Quem já circulou pelo mundo dirá que, na China, tudo é diferente. Transformada em república socialista em 1949, cumpria à risca a recomendação da equiparação social do comunismo, em que não faz sentido alguém se queixar de qualquer coisa porque, nivelados na miséria, todos têm as mesmas queixas. Acorrentada na burocracia oligofrênica do Estado e arrastando mais de 1 bilhão de sobreviventes, a China chegou aos anos 1980 com 53% de miseráveis. E, então, alguém cansou do fogão à lenha e acendeu o gás.
Vinte anos depois, o índice de pobreza tinha baixado para 8%, e o gigante despertara, não apenas para causar admiração, mas para assumir protagonismo: maior exportador do mundo, terceiro maior importador, maior exército, segundo maior orçamento militar. Ninguém mais duvida: na próxima década, a China vai se tornar a maior economia do planeta e ninguém se dirá surpreso, porque toda a incredulidade meio debochada de 20 anos atrás foi substituída por incontida admiração.
Conheci Guangzhou, terceira maior cidade e uma linda metrópole ao sul da China, onde tudo funciona bem e, apesar do tamanho (é maior do que São Paulo), parece uma cidade de banho recém-tomado, com uma arquitetura invejável e a pujança de quem descobriu que quem trabalha muito merece viver melhor. Quando perguntei a um cirurgião chinês o quanto a dificuldade do idioma atrapalhava nas relações com o resto do mundo, ele debochou: “Isso está melhorando desde que descobrimos que, mais fácil do que dominarmos o inglês, era enriquecermos, porque, a partir daí, o mundo iria começar a estudar mandarim”. Depois, ficou sério outra vez: “Há 10 anos, meus filhos devoravam o inglês, dia e noite, para conseguirem acesso às universidades americanas. Agora, no colégio onde um dos meus netos estuda, em Michigan, o mandarim é obrigatório!”.

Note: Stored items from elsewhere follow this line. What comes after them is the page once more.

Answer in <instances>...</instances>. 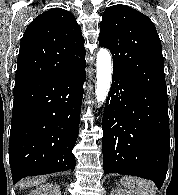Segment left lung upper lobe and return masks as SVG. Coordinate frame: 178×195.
<instances>
[{
    "label": "left lung upper lobe",
    "mask_w": 178,
    "mask_h": 195,
    "mask_svg": "<svg viewBox=\"0 0 178 195\" xmlns=\"http://www.w3.org/2000/svg\"><path fill=\"white\" fill-rule=\"evenodd\" d=\"M99 45L111 51L114 73L167 94L161 41L146 15L126 5L108 7L102 17Z\"/></svg>",
    "instance_id": "obj_1"
}]
</instances>
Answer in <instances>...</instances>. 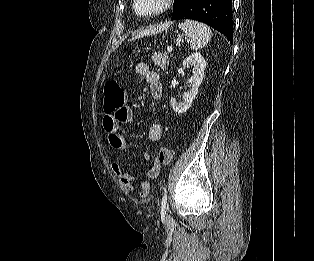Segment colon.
I'll use <instances>...</instances> for the list:
<instances>
[{"instance_id": "colon-1", "label": "colon", "mask_w": 314, "mask_h": 261, "mask_svg": "<svg viewBox=\"0 0 314 261\" xmlns=\"http://www.w3.org/2000/svg\"><path fill=\"white\" fill-rule=\"evenodd\" d=\"M124 91L116 81H108L104 86V110L118 109L124 105ZM173 157V151L167 147H161L157 153V161L161 165L169 164Z\"/></svg>"}]
</instances>
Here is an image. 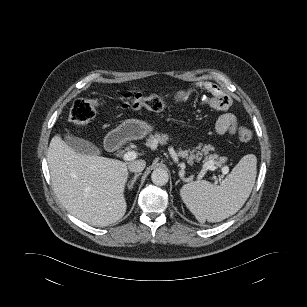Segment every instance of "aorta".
Wrapping results in <instances>:
<instances>
[{
	"label": "aorta",
	"instance_id": "762f6f07",
	"mask_svg": "<svg viewBox=\"0 0 307 307\" xmlns=\"http://www.w3.org/2000/svg\"><path fill=\"white\" fill-rule=\"evenodd\" d=\"M151 180L157 186L165 185L169 180L167 170L164 168H156L151 174Z\"/></svg>",
	"mask_w": 307,
	"mask_h": 307
}]
</instances>
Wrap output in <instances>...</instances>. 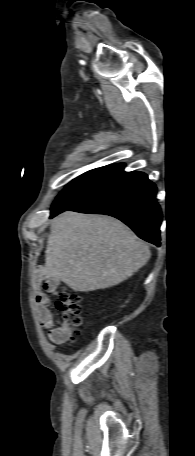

O certo é que a corrente migratória está se invertendo. Há 10 anos, ninguém pensaria em trazer para um simpósio na China os maiores cirurgiões do planeta. Hoje, quem não foi convidado ficou roendo as unhas. Circulando por lá, o que impressiona mais do que a exuberância da cidade é a atitude do povo. Sempre sorridente e solícito, o chinês contrasta com aquela cara indecifrável do Mao que, meio à Mona Lisa, ilustra todas as cédulas do yuan. O chinês do povo, esse quer ser simpático e fica mortificado se não consegue atender a um pedido qualquer, porque não entendeu o que era. Pedi uma informação na rua a um bando de jovens, e a minha pergunta causou um alvoroço pela falta de solução, até que um deles, com ar de absoluta superioridade, de celular em punho, pediu que eu repetisse a frase. Quando o aplicativo traduziu para o mandarim o que eu tinha dito, houve uma ovação: agora, sim, a ajuda era possível, e isso, tudo o que importava.
Num dia ensolarado, caminhando com meu amigo cirurgião, chegamos a um pequeno parque, onde um grupo de jovens recolhia as folhas que ficavam ondulando antes de pousar no gramado muito verde. Como nenhum deles tinha idade nem roupas de gari, perguntei quem eram os voluntários. “Este parque está rodeado de escolas, eu estudei ali, e cada dia da semana um dos colégios tem a responsabilidade de manter o parque limpo”. O orgulho sorridente daquela garotada prenunciava adultos do bem. Mais adiante, deitada no gramado, na sombra de uma árvore, uma menina de uns cinco anos tirara a sandália, e uma senhorinha, muito encurvada, massageava-lhe o pé direito.
De repente, no meio de tantas diferenças, eu tinha encontrado uma figura universal inconfundível: uma avó!